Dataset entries

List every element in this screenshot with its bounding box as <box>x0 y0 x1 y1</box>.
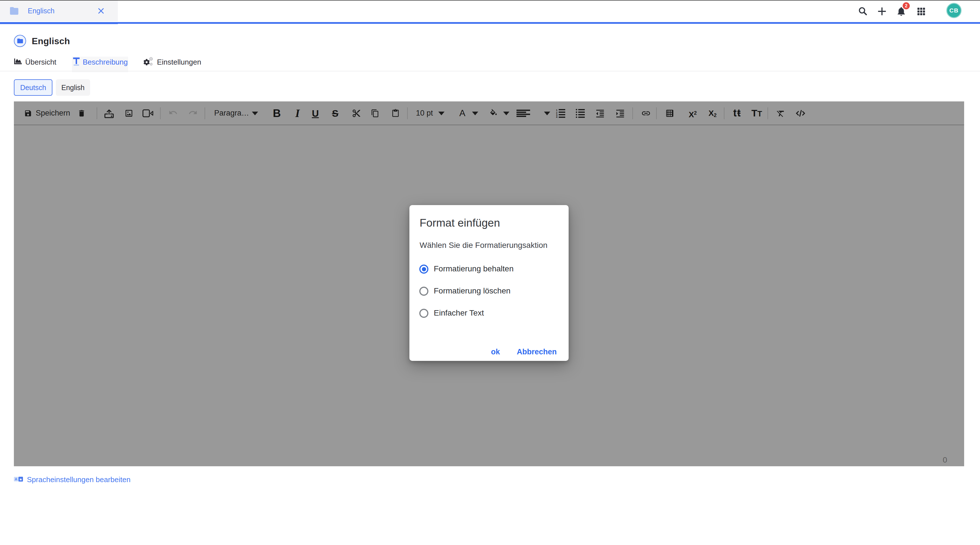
svg-text:A: A <box>15 477 17 481</box>
svg-text:★: ★ <box>19 477 22 481</box>
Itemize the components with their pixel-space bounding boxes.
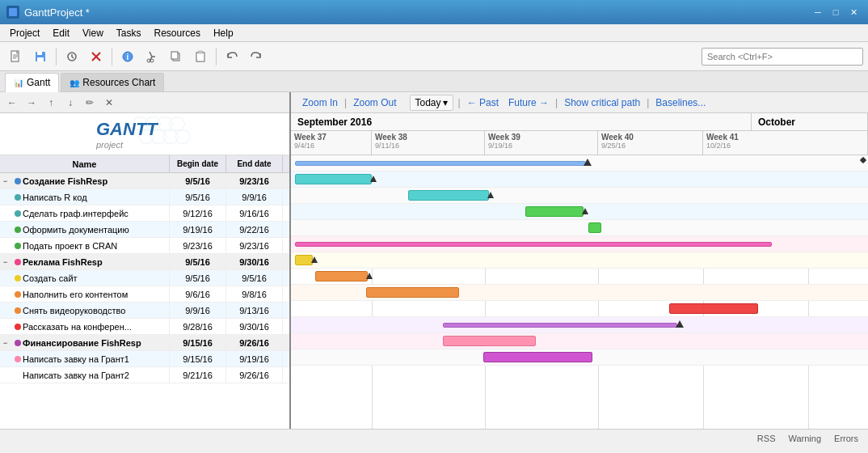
task-dot: [15, 194, 21, 201]
table-row[interactable]: − Финансирование FishResp 9/15/16 9/26/1…: [0, 335, 289, 351]
info-button[interactable]: i: [116, 45, 139, 68]
resources-tab-label: Resources Chart: [82, 77, 155, 88]
task-dot: [15, 210, 21, 217]
table-row[interactable]: Рассказать на конферен... 9/28/16 9/30/1…: [0, 319, 289, 335]
tab-gantt[interactable]: 📊 Gantt: [5, 73, 59, 92]
nav-up-button[interactable]: ↑: [42, 94, 60, 112]
svg-marker-22: [169, 117, 185, 130]
svg-marker-21: [157, 117, 173, 130]
svg-marker-26: [175, 130, 191, 143]
task-end: 9/5/16: [226, 270, 283, 286]
zoom-out-button[interactable]: Zoom Out: [348, 95, 401, 110]
task-dot: [15, 243, 21, 249]
status-warning[interactable]: Warning: [788, 434, 821, 443]
redo-button[interactable]: [245, 45, 268, 68]
week-41: Week 41 10/2/16: [703, 131, 868, 155]
task-end: 9/8/16: [226, 286, 283, 302]
copy-button[interactable]: [165, 45, 188, 68]
maximize-button[interactable]: □: [828, 4, 844, 20]
today-button[interactable]: Today ▾: [410, 95, 453, 111]
gantt-bar[interactable]: [483, 352, 592, 362]
svg-rect-0: [9, 8, 17, 16]
table-row[interactable]: Написать завку на Грант2 9/21/16 9/26/16: [0, 367, 289, 383]
task-begin: 9/5/16: [170, 189, 226, 205]
task-dot: [15, 259, 21, 265]
menu-tasks[interactable]: Tasks: [110, 26, 148, 40]
table-row[interactable]: Сделать граф.интерфейс 9/12/16 9/16/16: [0, 205, 289, 222]
delete-button[interactable]: [85, 45, 107, 68]
toolbar-separator-1: [56, 48, 57, 66]
table-row[interactable]: Оформить документацию 9/19/16 9/22/16: [0, 222, 289, 238]
gantt-bar[interactable]: [315, 271, 368, 282]
critical-path-button[interactable]: Show critical path: [559, 95, 645, 110]
gantt-bar[interactable]: [408, 190, 489, 201]
table-row[interactable]: Подать проект в CRAN 9/23/16 9/23/16: [0, 238, 289, 254]
today-dropdown-icon[interactable]: ▾: [443, 97, 448, 108]
task-dot: [15, 356, 21, 362]
task-table-header: Name Begin date End date: [0, 155, 289, 173]
minimize-button[interactable]: ─: [810, 4, 826, 20]
table-row[interactable]: Наполнить его контентом 9/6/16 9/8/16: [0, 286, 289, 303]
history-button[interactable]: [61, 45, 83, 68]
table-row[interactable]: − Создание FishResp 9/5/16 9/23/16: [0, 173, 289, 189]
milestone-icon: [582, 208, 588, 214]
clear-button[interactable]: ✕: [100, 94, 118, 112]
gantt-bar[interactable]: [588, 222, 601, 233]
expand-icon[interactable]: −: [3, 177, 13, 185]
past-button[interactable]: ← Past: [462, 95, 504, 110]
task-end: 9/26/16: [226, 367, 283, 383]
tab-resources[interactable]: 👥 Resources Chart: [61, 73, 164, 91]
svg-point-14: [150, 59, 154, 62]
nav-forward-button[interactable]: →: [23, 94, 40, 112]
task-begin: 9/5/16: [170, 173, 226, 188]
status-errors[interactable]: Errors: [834, 434, 858, 443]
gantt-bar[interactable]: [295, 255, 313, 265]
cut-button[interactable]: [141, 45, 163, 68]
menu-view[interactable]: View: [76, 26, 110, 40]
search-input[interactable]: [702, 48, 863, 66]
gantt-bar[interactable]: [295, 174, 372, 184]
gantt-bar[interactable]: [669, 303, 758, 314]
today-label: Today: [415, 97, 441, 108]
menu-resources[interactable]: Resources: [148, 26, 207, 40]
table-row[interactable]: Написать R код 9/5/16 9/9/16: [0, 189, 289, 205]
table-row[interactable]: Написать завку на Грант1 9/15/16 9/19/16: [0, 351, 289, 367]
gantt-bar[interactable]: [525, 206, 584, 217]
menu-edit[interactable]: Edit: [46, 26, 76, 40]
table-row[interactable]: − Реклама FishResp 9/5/16 9/30/16: [0, 254, 289, 270]
gantt-row: [291, 317, 868, 333]
gantt-bar[interactable]: [443, 323, 677, 328]
task-begin: 9/6/16: [170, 286, 226, 302]
status-rss[interactable]: RSS: [757, 434, 776, 443]
task-name: Написать завку на Грант1: [23, 354, 129, 364]
baselines-button[interactable]: Baselines...: [651, 95, 710, 110]
gantt-bar[interactable]: [295, 242, 772, 247]
menu-help[interactable]: Help: [207, 26, 240, 40]
task-end: 9/13/16: [226, 303, 283, 318]
undo-button[interactable]: [221, 45, 243, 68]
gantt-row: [291, 269, 868, 285]
menu-project[interactable]: Project: [3, 26, 46, 40]
nav-down-button[interactable]: ↓: [61, 94, 79, 112]
future-button[interactable]: Future →: [504, 95, 554, 110]
table-row[interactable]: Создать сайт 9/5/16 9/5/16: [0, 270, 289, 286]
save-button[interactable]: [29, 45, 52, 68]
expand-icon[interactable]: −: [3, 339, 13, 347]
close-button[interactable]: ✕: [845, 4, 862, 20]
milestone-icon: [487, 192, 494, 198]
new-button[interactable]: [5, 45, 27, 68]
zoom-in-button[interactable]: Zoom In: [297, 95, 343, 110]
gantt-row: [291, 236, 868, 252]
gantt-bar[interactable]: [443, 336, 536, 346]
gantt-bar[interactable]: [366, 287, 459, 298]
expand-icon[interactable]: −: [3, 258, 13, 266]
nav-back-button[interactable]: ←: [3, 94, 21, 112]
paste-button[interactable]: [189, 45, 212, 68]
gantt-bar[interactable]: [295, 161, 586, 166]
table-row[interactable]: Снять видеоруководство 9/9/16 9/13/16: [0, 303, 289, 319]
logo-area: GANTT project: [0, 113, 289, 155]
edit-button[interactable]: ✏: [81, 94, 99, 112]
resources-tab-icon: 👥: [70, 78, 79, 87]
tabs: 📊 Gantt 👥 Resources Chart: [0, 71, 868, 92]
window-controls[interactable]: ─ □ ✕: [810, 4, 862, 20]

▶ **Task to complete**: Every entry should be returned exactly as written, minus the pictures.

▶ **Exercise result**:
List every element in this screenshot with its bounding box as <box>x0 y0 x1 y1</box>.
svg-text:A: A <box>15 477 17 481</box>
svg-text:★: ★ <box>19 477 22 481</box>
Itemize the components with their pixel-space bounding boxes.
task-dot: [15, 194, 21, 201]
table-row[interactable]: − Финансирование FishResp 9/15/16 9/26/1…: [0, 335, 289, 351]
info-button[interactable]: i: [116, 45, 139, 68]
resources-tab-label: Resources Chart: [82, 77, 155, 88]
task-dot: [15, 210, 21, 217]
table-row[interactable]: Рассказать на конферен... 9/28/16 9/30/1…: [0, 319, 289, 335]
tab-gantt[interactable]: 📊 Gantt: [5, 73, 59, 92]
nav-up-button[interactable]: ↑: [42, 94, 60, 112]
svg-marker-22: [169, 117, 185, 130]
svg-marker-21: [157, 117, 173, 130]
svg-marker-26: [175, 130, 191, 143]
task-end: 9/5/16: [226, 270, 283, 286]
zoom-out-button[interactable]: Zoom Out: [348, 95, 401, 110]
task-dot: [15, 243, 21, 249]
status-warning[interactable]: Warning: [788, 434, 821, 443]
redo-button[interactable]: [245, 45, 268, 68]
week-41: Week 41 10/2/16: [703, 131, 868, 155]
task-end: 9/8/16: [226, 286, 283, 302]
copy-button[interactable]: [165, 45, 188, 68]
maximize-button[interactable]: □: [828, 4, 844, 20]
today-button[interactable]: Today ▾: [410, 95, 453, 111]
gantt-bar[interactable]: [483, 352, 592, 362]
svg-rect-0: [9, 8, 17, 16]
table-row[interactable]: Написать завку на Грант2 9/21/16 9/26/16: [0, 367, 289, 383]
task-begin: 9/5/16: [170, 189, 226, 205]
task-dot: [15, 259, 21, 265]
menu-tasks[interactable]: Tasks: [110, 26, 148, 40]
table-row[interactable]: Сделать граф.интерфейс 9/12/16 9/16/16: [0, 205, 289, 222]
delete-button[interactable]: [85, 45, 107, 68]
toolbar-separator-1: [56, 48, 57, 66]
table-row[interactable]: Оформить документацию 9/19/16 9/22/16: [0, 222, 289, 238]
gantt-bar[interactable]: [315, 271, 368, 282]
critical-path-button[interactable]: Show critical path: [559, 95, 645, 110]
gantt-bar[interactable]: [408, 190, 489, 201]
table-row[interactable]: Подать проект в CRAN 9/23/16 9/23/16: [0, 238, 289, 254]
today-dropdown-icon[interactable]: ▾: [443, 97, 448, 108]
task-dot: [15, 356, 21, 362]
task-table-header: Name Begin date End date: [0, 155, 289, 173]
minimize-button[interactable]: ─: [810, 4, 826, 20]
table-row[interactable]: Наполнить его контентом 9/6/16 9/8/16: [0, 286, 289, 303]
history-button[interactable]: [61, 45, 83, 68]
table-row[interactable]: − Создание FishResp 9/5/16 9/23/16: [0, 173, 289, 189]
milestone-icon: [582, 208, 588, 214]
clear-button[interactable]: ✕: [100, 94, 118, 112]
gantt-bar[interactable]: [588, 222, 601, 233]
expand-icon[interactable]: −: [3, 177, 13, 185]
past-button[interactable]: ← Past: [462, 95, 504, 110]
task-end: 9/26/16: [226, 367, 283, 383]
tab-resources[interactable]: 👥 Resources Chart: [61, 73, 164, 91]
svg-point-14: [150, 59, 154, 62]
nav-forward-button[interactable]: →: [23, 94, 40, 112]
task-begin: 9/5/16: [170, 173, 226, 188]
status-errors[interactable]: Errors: [834, 434, 858, 443]
gantt-bar[interactable]: [295, 255, 313, 265]
cut-button[interactable]: [141, 45, 163, 68]
menu-view[interactable]: View: [76, 26, 110, 40]
search-input[interactable]: [702, 48, 863, 66]
gantt-bar[interactable]: [295, 174, 372, 184]
gantt-bar[interactable]: [669, 303, 758, 314]
today-label: Today: [415, 97, 441, 108]
menu-resources[interactable]: Resources: [148, 26, 207, 40]
table-row[interactable]: Написать R код 9/5/16 9/9/16: [0, 189, 289, 205]
table-row[interactable]: Написать завку на Грант1 9/15/16 9/19/16: [0, 351, 289, 367]
gantt-bar[interactable]: [525, 206, 584, 217]
menu-edit[interactable]: Edit: [46, 26, 76, 40]
table-row[interactable]: − Реклама FishResp 9/5/16 9/30/16: [0, 254, 289, 270]
gantt-row: [291, 317, 868, 333]
gantt-bar[interactable]: [443, 323, 677, 328]
task-begin: 9/6/16: [170, 286, 226, 302]
status-rss[interactable]: RSS: [757, 434, 776, 443]
task-name: Написать завку на Грант1: [23, 354, 129, 364]
baselines-button[interactable]: Baselines...: [651, 95, 710, 110]
gantt-bar[interactable]: [295, 242, 772, 247]
menu-help[interactable]: Help: [207, 26, 240, 40]
task-end: 9/13/16: [226, 303, 283, 318]
undo-button[interactable]: [221, 45, 243, 68]
gantt-row: [291, 269, 868, 285]
menu-project[interactable]: Project: [3, 26, 46, 40]
nav-down-button[interactable]: ↓: [61, 94, 79, 112]
future-button[interactable]: Future →: [504, 95, 554, 110]
table-row[interactable]: Создать сайт 9/5/16 9/5/16: [0, 270, 289, 286]
save-button[interactable]: [29, 45, 52, 68]
expand-icon[interactable]: −: [3, 339, 13, 347]
close-button[interactable]: ✕: [845, 4, 862, 20]
milestone-icon: [487, 192, 494, 198]
new-button[interactable]: [5, 45, 27, 68]
zoom-in-button[interactable]: Zoom In: [297, 95, 343, 110]
gantt-row: [291, 236, 868, 252]
gantt-bar[interactable]: [443, 336, 536, 346]
gantt-bar[interactable]: [366, 287, 459, 298]
expand-icon[interactable]: −: [3, 258, 13, 266]
nav-back-button[interactable]: ←: [3, 94, 21, 112]
paste-button[interactable]: [189, 45, 212, 68]
gantt-bar[interactable]: [295, 161, 586, 166]
table-row[interactable]: Снять видеоруководство 9/9/16 9/13/16: [0, 303, 289, 319]
logo-area: GANTT project: [0, 113, 289, 155]
edit-button[interactable]: ✏: [81, 94, 99, 112]
resources-tab-icon: 👥: [70, 78, 79, 87]
tabs: 📊 Gantt 👥 Resources Chart: [0, 71, 868, 92]
window-controls[interactable]: ─ □ ✕: [810, 4, 862, 20]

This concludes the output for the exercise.